Notwithstanding these early successes, key challenges remain for tech leaders in Malaysia. Most struggle to demonstrate the business value of their digital transformation and securing the budget required to drive it. Key challenges also include securing their digital transformation, a common situation throughout Asia, which remains behind on adopting security frameworks such as Zero Trust.

A lack of knowledge, skills, and employee availability indicates a serious talent crunch. This should give firms another reason to invest significantly in EX and retention so as not to jeopardize their digital transformation efforts.
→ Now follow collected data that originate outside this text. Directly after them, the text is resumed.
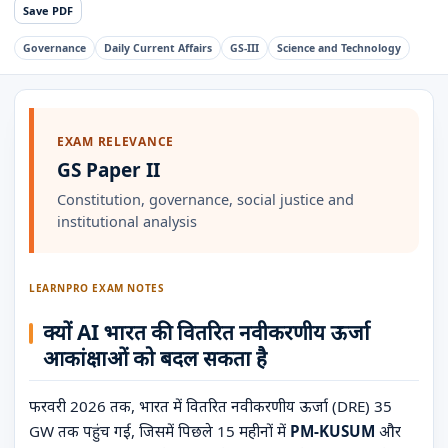
Save PDF
Governance
Daily Current Affairs
GS-III
Science and Technology
EXAM RELEVANCE
GS Paper II
Constitution, governance, social justice and
institutional analysis
LEARNPRO EXAM NOTES
क्यों AI भारत की वितरित नवीकरणीय ऊर्जा
आकांक्षाओं को बदल सकता है
फरवरी 2026 तक, भारत में वितरित नवीकरणीय ऊर्जा (DRE) 35
GW तक पहुंच गई, जिसमें पिछले 15 महीनों में
PM-KUSUM
और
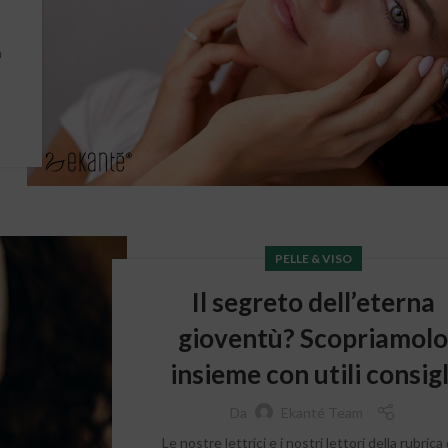
n
,
PELLE & VISO
Il segreto dell’eterna
gioventù? Scopriamol
insieme con utili consigl
Da
Ekanté Team
Le nostre lettrici e i nostri lettori della rubrica 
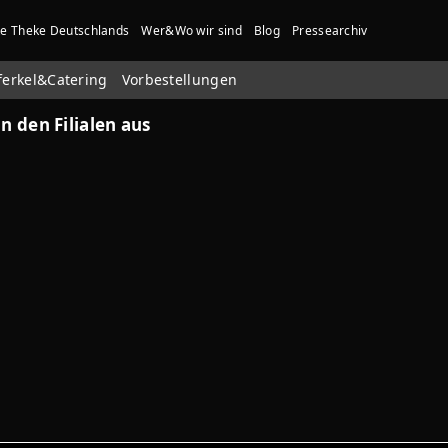
te Theke Deutschlands
Wer&Wo wir sind
Blog
Pressearchiv
ferkel&Catering
Vorbestellungen
n den Filialen aus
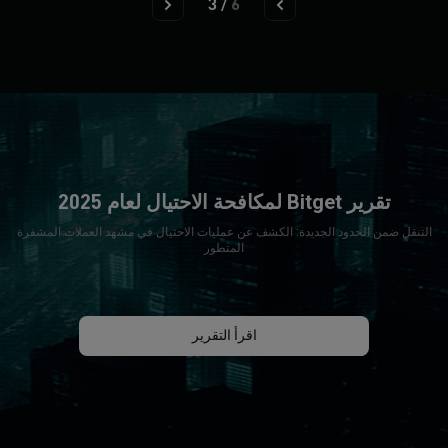
3
/
6
تقرير Bitget لمكافحة الاحتيال لعام 2025
التنقل ضمن الحدود الجديدة: الكشف عن عمليات الاحتيال في مشهد العملات المشفرة
المتطور
اقرأ التقرير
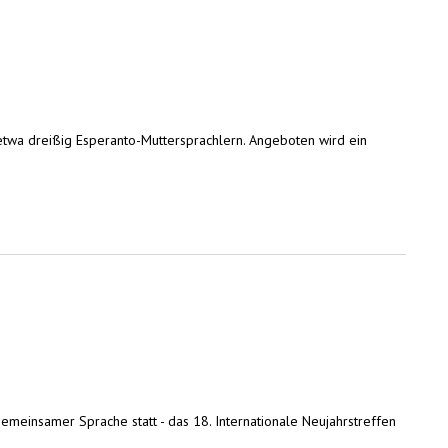
twa dreißig Esperanto-Muttersprachlern. Angeboten wird ein
emeinsamer Sprache statt - das 18. Internationale Neujahrstreffen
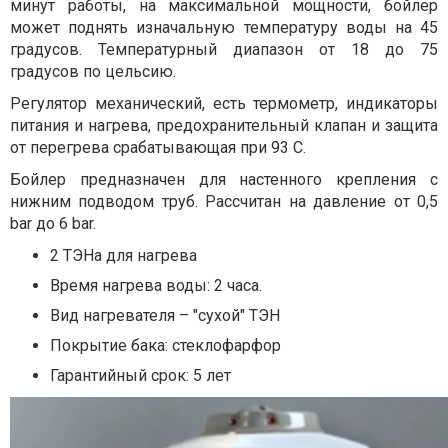
минут работы, на максимальной мощности, бойлер
может поднять изначальную температуру воды на 45
градусов. Температурный диапазон от 18 до 75
градусов по цельсию.
Регулятор механический, есть термометр, индикаторы
питания и нагрева, предохранительный клапан и защита
от перегрева срабатывающая при 93 С.
Бойлер предназначен для настенного крепления с
нижним подводом труб. Рассчитан на давление от 0,5
bar до 6 bar.
2 ТЭНа для нагрева
Время нагрева воды: 2 часа.
Вид нагревателя – "сухой" ТЭН
Покрытие бака: стеклофарфор
Гарантийный срок: 5 лет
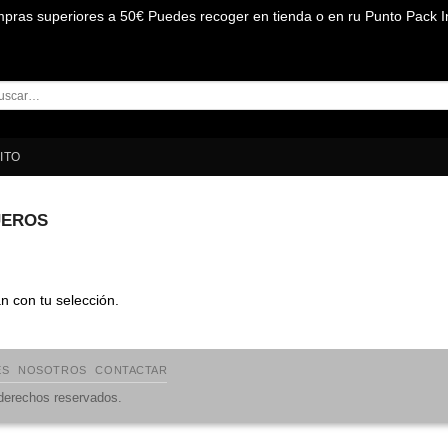
mpras superiores a 50€ Puedes recoger en tienda o en ru Punto Pack I
car
:
ITO
EROS
 con tu selección.
ES
NOSOTROS
CONTACTAR
 derechos reservados.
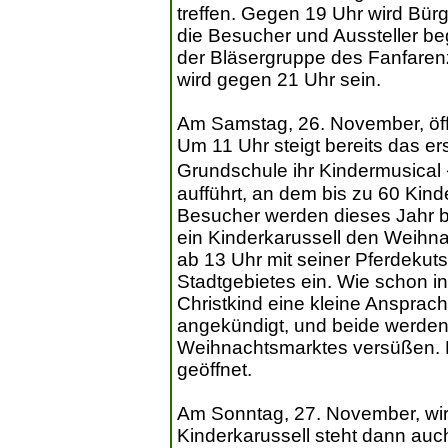
treffen. Gegen 19 Uhr wird Bürg
die Besucher und Aussteller b
der Bläsergruppe des Fanfaren
wird gegen 21 Uhr sein.
Am Samstag, 26. November, öffn
Um 11 Uhr steigt bereits das ers
Grundschule ihr Kindermusica
aufführt, an dem bis zu 60 Kind
Besucher werden dieses Jahr be
ein Kinderkarussell den Weihna
ab 13 Uhr mit seiner Pferdekut
Stadtgebietes ein. Wie schon 
Christkind eine kleine Ansprach
angekündigt, und beide werde
Weihnachtsmarktes versüßen. D
geöffnet.
Am Sonntag, 27. November, wir
Kinderkarussell steht dann auch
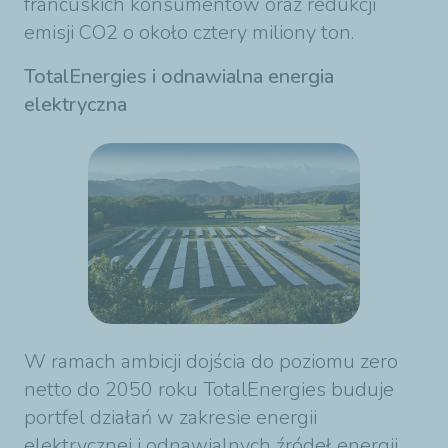
francuskich konsumentów oraz redukcji
emisji CO2 o około cztery miliony ton.
TotalEnergies i odnawialna energia
elektryczna
W ramach ambicji dojścia do poziomu zero
netto do 2050 roku TotalEnergies buduje
portfel działań w zakresie energii
elektrycznej i odnawialnych źródeł energii.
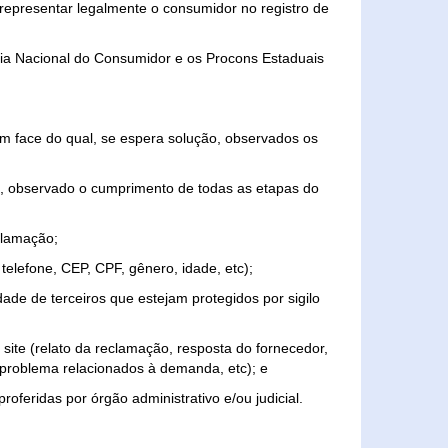
representar legalmente o consumidor no registro de
aria Nacional do Consumidor e os Procons Estaduais
 face do qual, se espera solução, observados os
, observado o cumprimento de todas as etapas do
clamação;
elefone, CEP, CPF, gênero, idade, etc);
ade de terceiros que estejam protegidos por sigilo
 site (relato da reclamação, resposta do fornecedor,
, problema relacionados à demanda, etc); e
roferidas por órgão administrativo e/ou judicial.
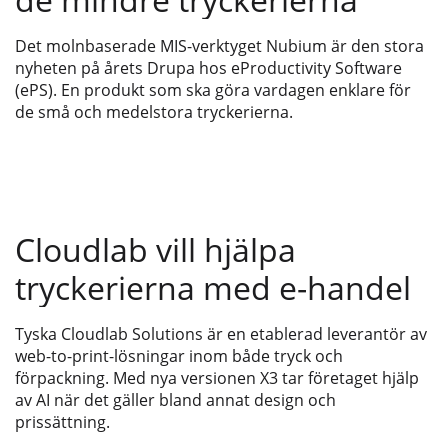
Det molnbaserade MIS-verktyget Nubium är den stora
nyheten på årets Drupa hos eProductivity Software
(ePS). En produkt som ska göra vardagen enklare för
de små och medelstora tryckerierna.
Cloudlab vill hjälpa
tryckerierna med e-handel
Tyska Cloudlab Solutions är en etablerad leverantör av
web-to-print-lösningar inom både tryck och
förpackning. Med nya versionen X3 tar företaget hjälp
av AI när det gäller bland annat design och
prissättning.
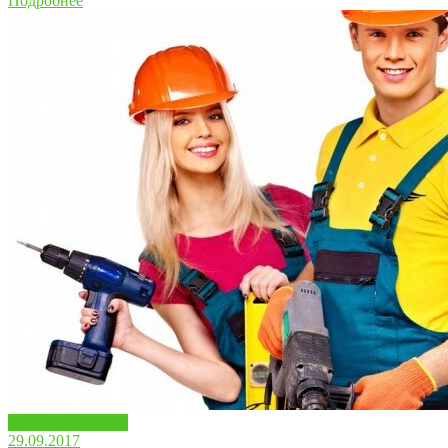
Подробнее
Полезные советы
29.09.2017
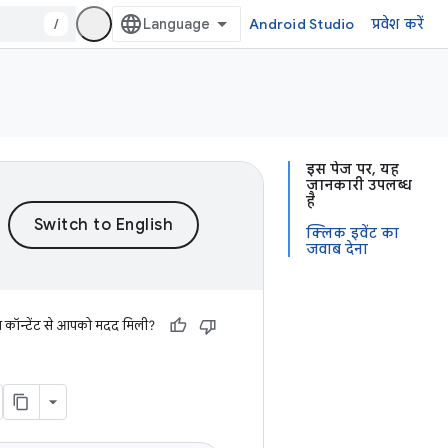
/
Android Studio
प्रवेश करें
इस पेज पर, यह
जानकारी उपलब्ध
है
क्लिक इवेंट का
जवाब देना
स कॉन्टेंट से आपको मदद मिली?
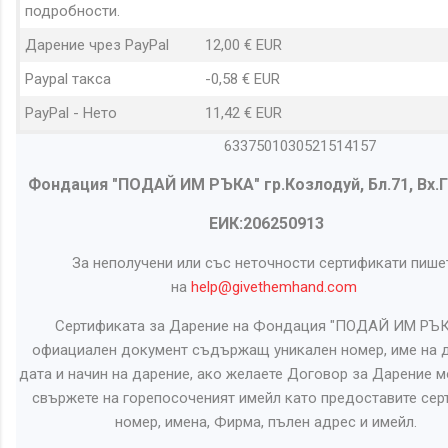
подробности.
Дарение чрез PayPal
12,00 € EUR
Paypal такса
-0,58 € EUR
PayPal - Нето
11,42 € EUR
6337501030521514157
Фондация "ПОДАЙ ИМ РЪКА" гр.Козлодуй, Бл.71, Вх.Г,
ЕИК:206250913
За неполучени или със неточности сертификати пише
на
help@givethemhand.com
Сертификата за Дарение на Фондация "ПОДАЙ ИМ РЪК
офиациален документ съдържащ уникален номер, име на д
дата и начин на дарение, ако желаете Договор за Дарение м
свържете на горепосоченият имейл като предоставите сер
номер, имена, Фирма, пълен адрес и имейл.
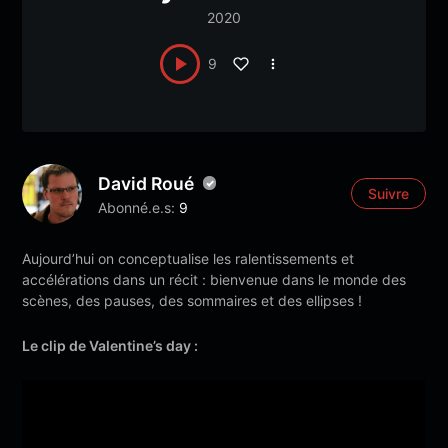
2020
9
David Roué
Suivre
Abonné.e.s:
9
Aujourd’hui on conceptualise les ralentissements et
accélérations dans un récit : bienvenue dans le monde des
scènes, des pauses, des sommaires et des ellipses !
Le clip de Valentine’s day :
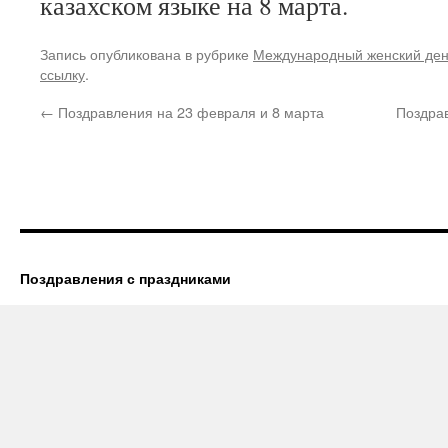
казахском языке на 8 марта.
Запись опубликована в рубрике
Международный женский де
ссылку
.
←
Поздравления на 23 февраля и 8 марта
Поздрав
Поздравления с праздниками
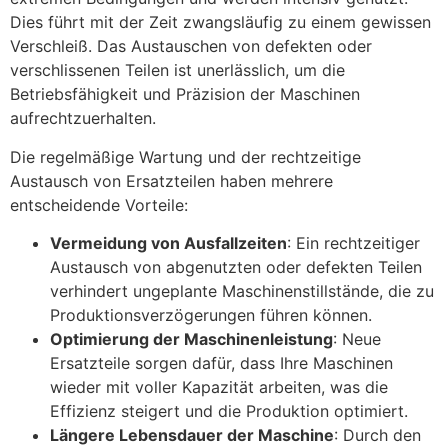
Dies führt mit der Zeit zwangsläufig zu einem gewissen
Verschleiß. Das Austauschen von defekten oder
verschlissenen Teilen ist unerlässlich, um die
Betriebsfähigkeit und Präzision der Maschinen
aufrechtzuerhalten.
Die regelmäßige Wartung und der rechtzeitige
Austausch von Ersatzteilen haben mehrere
entscheidende Vorteile:
Vermeidung von Ausfallzeiten
: Ein rechtzeitiger
Austausch von abgenutzten oder defekten Teilen
verhindert ungeplante Maschinenstillstände, die zu
Produktionsverzögerungen führen können.
Optimierung der Maschinenleistung
: Neue
Ersatzteile sorgen dafür, dass Ihre Maschinen
wieder mit voller Kapazität arbeiten, was die
Effizienz steigert und die Produktion optimiert.
Längere Lebensdauer der Maschine
: Durch den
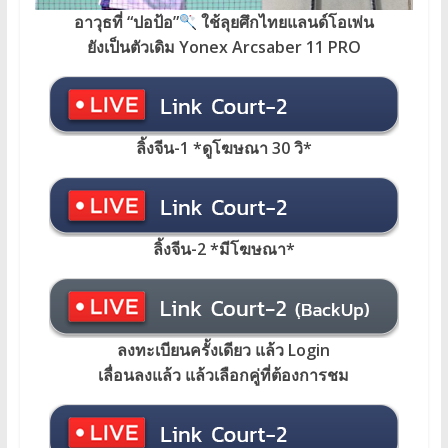
อาวุธที่ “ปอป้อ”
ใช้ลุยศึกไทยแลนด์โอเพ่น
ยังเป็นตัวเดิม Yonex Arcsaber 11 PRO
ลิ้งจีน-1 *ดูโฆษณา 30 วิ*
ลิ้งจีน-2 *มีโฆษณา*
ลงทะเบียนครั้งเดียว แล้ว Login
เลื่อนลงแล้ว แล้วเลือกคู่ที่ต้องการชม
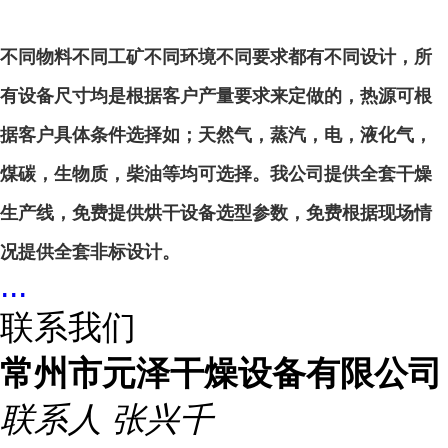
不同物料不同工矿不同环境不同要求都有不同设计，所
有设备尺寸均是根据客户产量要求来定做的，热源可根
据客户具体条件选择如；天然气，蒸汽，电，液化气，
煤碳，生物质，柴油等均可选择。我公司提供全套干燥
生产线，免费提供烘干设备选型参数，免费根据现场情
况提供全套非标设计。
...
联系我们
常州市元泽干燥设备有限公司
联系人
张兴千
Malaysian tech executives must do more to drive adaptiveness across their organisations

Firms made progress in becoming more agile, but Forrester sees that organizations typically struggle to scale agile methods to business teams. While improvements in IT agility and innovation tops the list of digital transformation success factors, making the entire organization more agile is significantly down the list.

To address this, Malaysian tech executives must collaborate across lines of business to drive adaptiveness in the shape of agile methods and work with their CFO to transform rigid annual budgeting cycles into agile financial planning practices that fund outcomes, not projects.

Looking ahead

The firm’s data indicates that, by the end of 2021, 80% of Malaysian firms will be implementing or expanding their digital transformation. Tech executives of these companies – particularly those starting in 2021 – must address the challenges head-on.

They will need to redefine key tech management capabilities to focus on customer and business outcomes to secure additional investments and accelerate their digital transformation despite tight budgets.

For those still on the fence, time is running out. For small and medium-sized businesses, public initiatives such as Malaysia 5.0 can help accelerate DT. Large organizations still hesitant about DT will see their competitors accelerate and will increasingly fail to attract digital talent.